Lok Leipzig scheitert erneut in der Relegation
Lok Leipzig musste sich auch im dritten Anlauf als Regionalliga-Meister in den Aufstiegsspielen zur 3. Liga geschlagen geben. Nach einer 1:2-Niederlage im Rückspiel gegen die Würzburger Kickers, nachdem das Hinspiel bereits mit 0:1 verloren ging, sind die Emotionen bei Spielern und Vereinsverantwortlichen hochgekocht. Die Frustration über das aktuelle DFB-System ist deutlich spürbar, und die Verantwortlichen der Regionalverbände müssen sich auf heftige Kritik gefasst machen.
Fans zeigen klare Kante
Mit dem Abpfiff entrollten die Lok-Fans ein Banner, auf dem stand: „Euer System ist krank!“. Diese Botschaft spiegelt die Wut und Enttäuschung wider, die sich in den letzten Wochen angestaut hat. Die aktuelle Regelung, die nur die Erstplatzierten aus den Regionen Bayern, Nord und Ost in die Relegation zwingt, während die Staffeln West und Südwest ungehindert aufsteigen können, sorgt für Unmut. Die Regionalverbände sollten sich am Dienstagabend in einer wichtigen Sitzung mit dieser Thematik auseinandersetzen, nachdem die Vereine ihre Empörung deutlich gemacht haben.
Emotionale Aussagen der Spieler
Stürmer Djamal Ziane, der bereits zum dritten Mal in seiner Karriere als Meister in den Aufstiegsspielen gescheitert ist, äußerte sich tief betroffen: „Die Verantwortlichen sollten mal selbst erleben, was es heißt, um den Aufstieg zu kämpfen. Es ist frustrierend, dass sie nicht in der Lage sind, vernünftige Entscheidungen zu treffen.“ Sein Mitspieler Farid Abderrahmane war ebenfalls erschüttert und betonte, dass die Situation für die Spieler und Fans inakzeptabel sei. „Es fühlt sich an, als hätten sie etwas persönlich gegen uns. Wir kämpfen hier für unsere Vereinsgeschichte“, sagte er.

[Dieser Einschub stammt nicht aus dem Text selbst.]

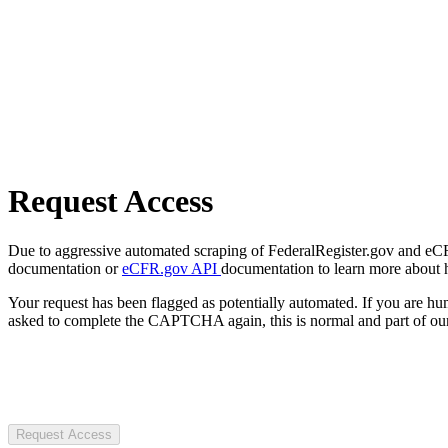
Request Access
Due to aggressive automated scraping of FederalRegister.gov and eCFR.
documentation or
eCFR.gov API
documentation to learn more about 
Your request has been flagged as potentially automated. If you are 
asked to complete the CAPTCHA again, this is normal and part of our
Request Access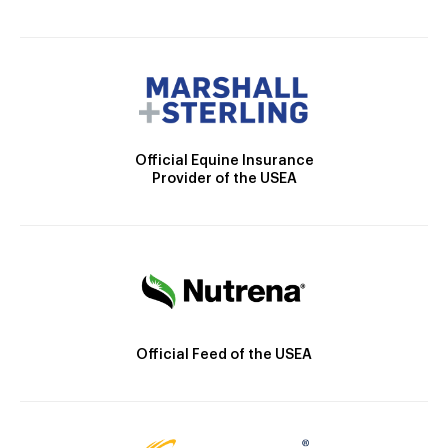
Official Equine Insurance
Provider of the USEA
Official Feed of the USEA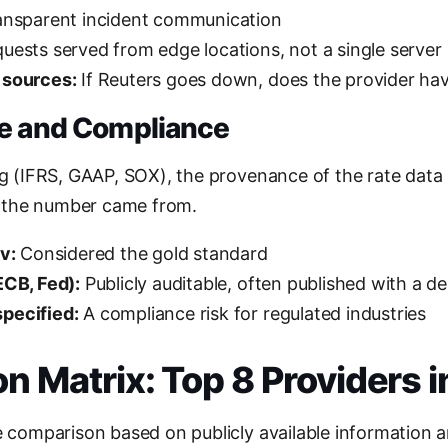
nsparent incident communication
uests served from edge locations, not a single server
 sources:
If Reuters goes down, does the provider hav
ce and Compliance
ng (IFRS, GAAP, SOX), the provenance of the rate data
 the number came from.
v:
Considered the gold standard
ECB, Fed):
Publicly auditable, often published with a de
pecified:
A compliance risk for regulated industries
 Matrix: Top 8 Providers 
de comparison based on publicly available information 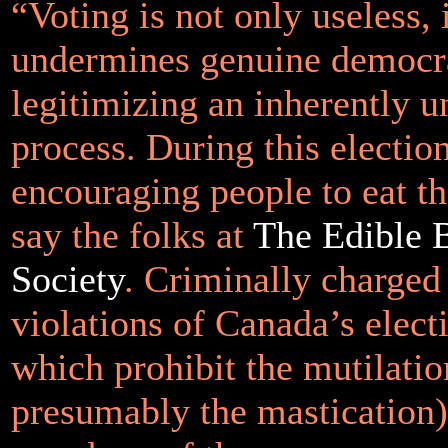
“Voting is not only useless, 
undermines genuine democr
legitimizing an inherently 
process. During this electio
encouraging people to eat the
say the folks at
The Edible B
Society
. Criminally charged
violations of Canada’s elect
which prohibit the mutilatio
presumably the mastication) 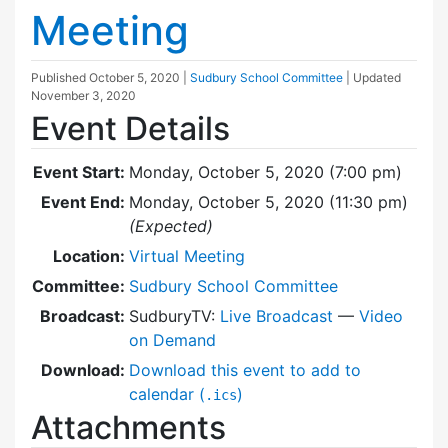
Meeting
Published
October 5, 2020
|
Sudbury School Committee
| Updated
November 3, 2020
Event Details
Event Start:
Monday, October 5, 2020 (7:00 pm)
Event End:
Monday, October 5, 2020 (11:30 pm)
(Expected)
Location:
Virtual Meeting
Committee:
Sudbury School Committee
Broadcast:
SudburyTV:
Live Broadcast
—
Video
on Demand
Download:
Download this event to add to
calendar (
)
.ics
Attachments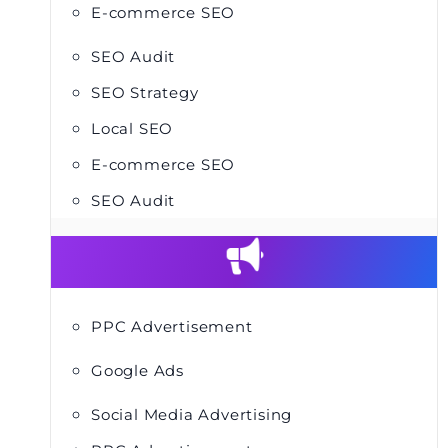
E-commerce SEO
SEO Audit
SEO Strategy
Local SEO
E-commerce SEO
SEO Audit
PPC Advertisement
Google Ads
Social Media Advertising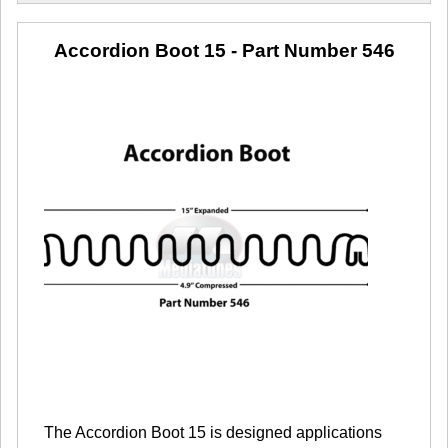
Accordion Boot 15
- Part Number 546
The Accordion Boot 15 is designed applications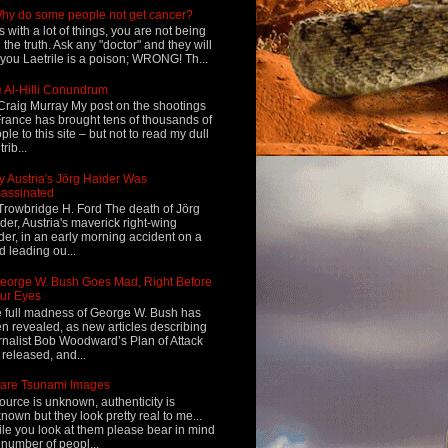
hy do some people not get cancer?
s with a lot of things, you are not being
d the truth. Ask any "doctor" and they will
l you Laetrile is a poison; WRONG! Th...
 Al-Hilli Conundrum
Craig Murray My post on the shootings
France has brought tens of thousands of
ple to this site – but not to read my dull
rib...
 Austria's Jörg Haider Was
assinated
Trowbridge H. Ford The death of Jörg
der, Austria's maverick right-wing
der, in an early morning accident on a
d leading ou...
eorge W. Bush Goes Mad, Right Before
ur Eyes
 full madness of George W. Bush has
n revealed, as new articles describing
rnalist Bob Woodward’s Plan of Attack
 released, and...
are Tsunami Images
ource is unknown, authenticity is
nown but they look pretty real to me...
le you look at them please bear in mind
 number of peopl...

Kritik an den Verantwortlichen
Sportdirektor Toni Wachsmuth schloss sich den emotionalen Aussagen seiner Spieler an und forderte mehr Verantwortung von den Funktionären: „Es ist an der Zeit, dass die Leute, die in ihren Ämtern sitzen, auch tatsächlich handeln. Das ist kein Problem des Ostens oder von Lok Leipzig – es betrifft alle.“ Die Diskussion um eine Reform des Aufstiegssystems ist seit über einem Jahr im Gange, doch konkrete Veränderungen stehen noch aus. Ein Bündnis von insgesamt 78 Klubs, darunter auch die Würzburger Kickers, spricht sich für eine gerechtere Regelung aus. Trotz der Enttäuschung blieben die Lok-Anhänger im Stadion besonnen und zeigten mit einem Banner „Scheiß DFB“ ihre Unzufriedenheit. Die sportliche Gratulation an die Würzburger Kickers für ihren Aufstieg konnte die Trauer über das eigene Scheitern nicht mindern. Lok Leipzig steht nun vor der Herausforderung, sich auf die kommende Saison vorzubereiten, während die Diskussion um ein gerechteres Aufstiegssystem weitergeht.